Hincmar, a celebrated churchman of the 9th century, of the family of the Counts of Toulouse, was born in 806. He was educated in the monastery of St Denis; was named abbot of the abbey of Compiègne and St Germain; and in 845 was elected Archbishop of Rheims. Rothadins, Bishop of Soissons, and suffragan of Hincmar, deposed a priest of his diocese, who appealed to Hincmar, as metropolitan, and was ordered by him to be restored to office. Rothadins, resisting this order, and having been in consequence excommunicated by the archbishop, appealed to the pope, Nicholas I., in 862, who at once ordered Hincmar to restore Rothadins, or to appear at Rome to vindicate the sentence. Ultimately Nicholas annulled the sentence. Hincmar, after some demur, was forced to acquiesce, and Rothadins was restored to his see. Hincmar wrote much against the strong predestinarian views of the monk Gottschalk, whom he united with others in degrading and imprisoning. Gottschalk died in prison after eighteen years' confinement.

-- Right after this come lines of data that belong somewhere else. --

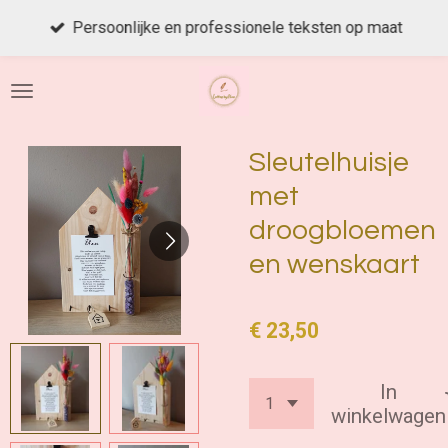
Ga
Persoonlijke en professionele teksten op maat
direct
naar
de
hoofdinhoud
Sleutelhuisje
met
droogbloemen
en wenskaart
€ 23,50
In
winkelwagen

The conduct of Hincmar is also historically interesting in relation to the temporal power of the medieval papacy. Under Adrian II. a question arose as to the succession to the sovereignty of Lorraine on the death of King Lothaire, the pope favouring the pretensions of the Emperor Lewis in opposition to those of Charles the Bold of France. To the mandate which Adrian addressed to the subjects of Charles and to the nobles of Lorraine, accompanied by a menace of the censures of the church, Hincmar offered a firm and persistent opposition. He was equally firm in resisting the undue extension of the royal prerogative in ecclesiastical affairs. When the Emperor Lewis III. sought to obtrude an unworthy favourite upon the see of Beauvais, Hincmar boldly demonstrated, and fearlessly denounced the unjustifiable usurpation. Hincmar died in the year 882.
His works were collected by the Jesuit Sirmond (1645), and are to be found in Migne's Cursus Patr. Compl. His Annales Bertiniani, from 861 to 882, are in vol. i. of Pertz's Monumenta. See Prichard, Life and Times of Hincmar (1849), and German works by Norden (1862), Sdrøle (1881), and Schrørs (1884).